Details of the August 12 incident emerged in the Manukau District Court yesterday when two men, aged 23 and 22, and a 15-year-old appeared before Judge David Harvey.
The men can be named by newspapers, TV and radio but not online following an unusual suppression order by Judge Harvey. The men are named and photographed in today's print edition of the Herald.
John Hapeta was celebrating his friend's 15th birthday at his home in Justamere Place, Weymouth, when the attack occurred.
The two men were charged with murdering John, threatening to kill, assault with intent to rob and using a pistol to commit a crime.
The 15-year-old, who cannot be named because of his age, appeared in the Manukau Youth Court. He is charged alongside the two men with using a pistol to commit a crime and assaulting John with intent to rob him.
The young men stood silently during their brief appearance with their arms either folded or behind their backs while Judge Harvey discussed media applications to film and photograph them.
All three were remanded in custody until their next court appearance on Friday.

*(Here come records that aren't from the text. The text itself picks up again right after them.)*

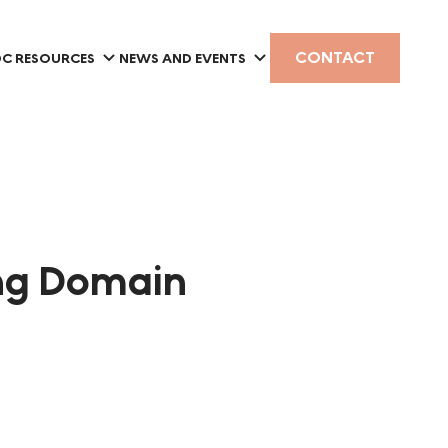
CONTACT
C RESOURCES
NEWS AND EVENTS
ing Domain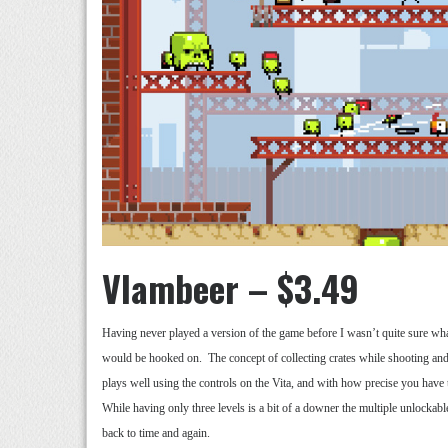
Vlambeer – $3.49
Having never played a version of the game before I wasn’t quite sure what 
would be hooked on. The concept of collecting crates while shooting and
plays well using the controls on the Vita, and with how precise you have
While having only three levels is a bit of a downer the multiple unlockab
back to time and again.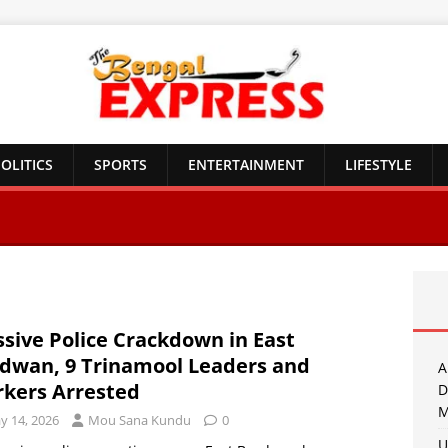
OLITICS
SPORTS
ENTERTAINMENT
LIFESTYLE
sive Police Crackdown in East
dwan, 9 Trinamool Leaders and
A
kers Arrested
D
M
y 14, 2026
Mou Sana Kundu
0
U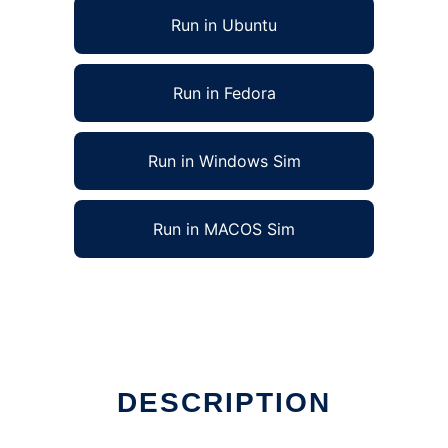
Run in Ubuntu
Run in Fedora
Run in Windows Sim
Run in MACOS Sim
DESCRIPTION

Police allege the three went to John's home on August 12 with the intention of robbing what they thought was a "tinnie" house.
The draft police summary of facts said the two men pulled black bandannas over their faces and walked up to the house, confronted a man and allegedly shouted, "Where's the drugs, where's the drugs?"
Hearing a noise, John's parents came out of the house, only to have one of the men point the pistol at them and order them back inside.
According to the summary, the other man grabbed John, forcing him to the ground, and shouted: "Where are the tinnies, where are the tinnies?" He then allegedly struck him with the hammer, causing a large cut on his forehead, before hitting him again on the back of the head. The force of the blow fractured his skull and caused a deep depression 15mm deep in the shape of the hammer head in his brain.
There was tight security at court as the families of John and the defendants filled the public gallery.
Outside the court, Hapeta family spokesman Aaron Hapeta said there was relief that arrests had been made. The family were still grieving the loss of a loved son who had been taken from them at such a young age.
"He was loved by his parents and was well liked. We would just prefer not to be talking about him in past tense and wish he was still with us."